'''
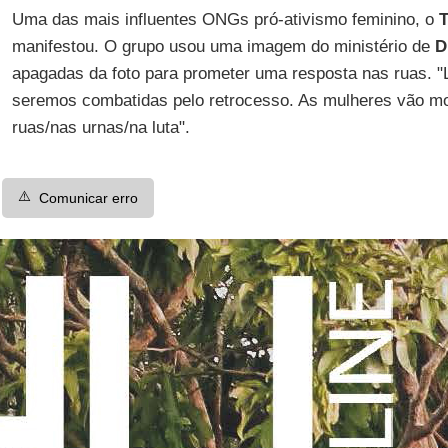
Uma das mais influentes ONGs pró-ativismo feminino, o
T
manifestou. O grupo usou uma imagem do ministério de
D
apagadas da foto para prometer uma resposta nas ruas.
seremos combatidas pelo retrocesso. As mulheres vão mo
ruas/nas urnas/na luta".
⚠️
Comunicar erro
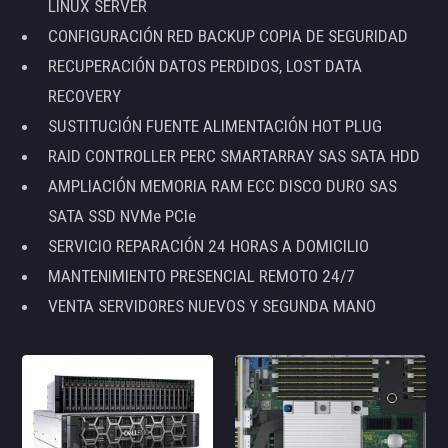
LINUX SERVER
CONFIGURACIÓN RED BACKUP COPIA DE SEGURIDAD
RECUPERACIÓN DATOS PERDIDOS, LOST DATA
RECOVERY
SUSTITUCIÓN FUENTE ALIMENTACIÓN HOT PLUG
RAID CONTROLLER PERC SMARTARRAY SAS SATA HDD
AMPLIACIÓN MEMORIA RAM ECC DISCO DURO SAS
SATA SSD NVMe PCIe
SERVICIO REPARACIÓN 24 HORAS A DOMICILIO
MANTENIMIENTO PRESENCIAL REMOTO 24/7
VENTA SERVIDORES NUEVOS Y SEGUNDA MANO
'''
Your instructions: Take the line that holds "MANTENIMIENTO PRESENCIAL REMOTO 24/7" as the first line and the last line of the data as the final one. Retype everything between, both included, exactly.

Output of the task:
MANTENIMIENTO PRESENCIAL REMOTO 24/7
VENTA SERVIDORES NUEVOS Y SEGUNDA MANO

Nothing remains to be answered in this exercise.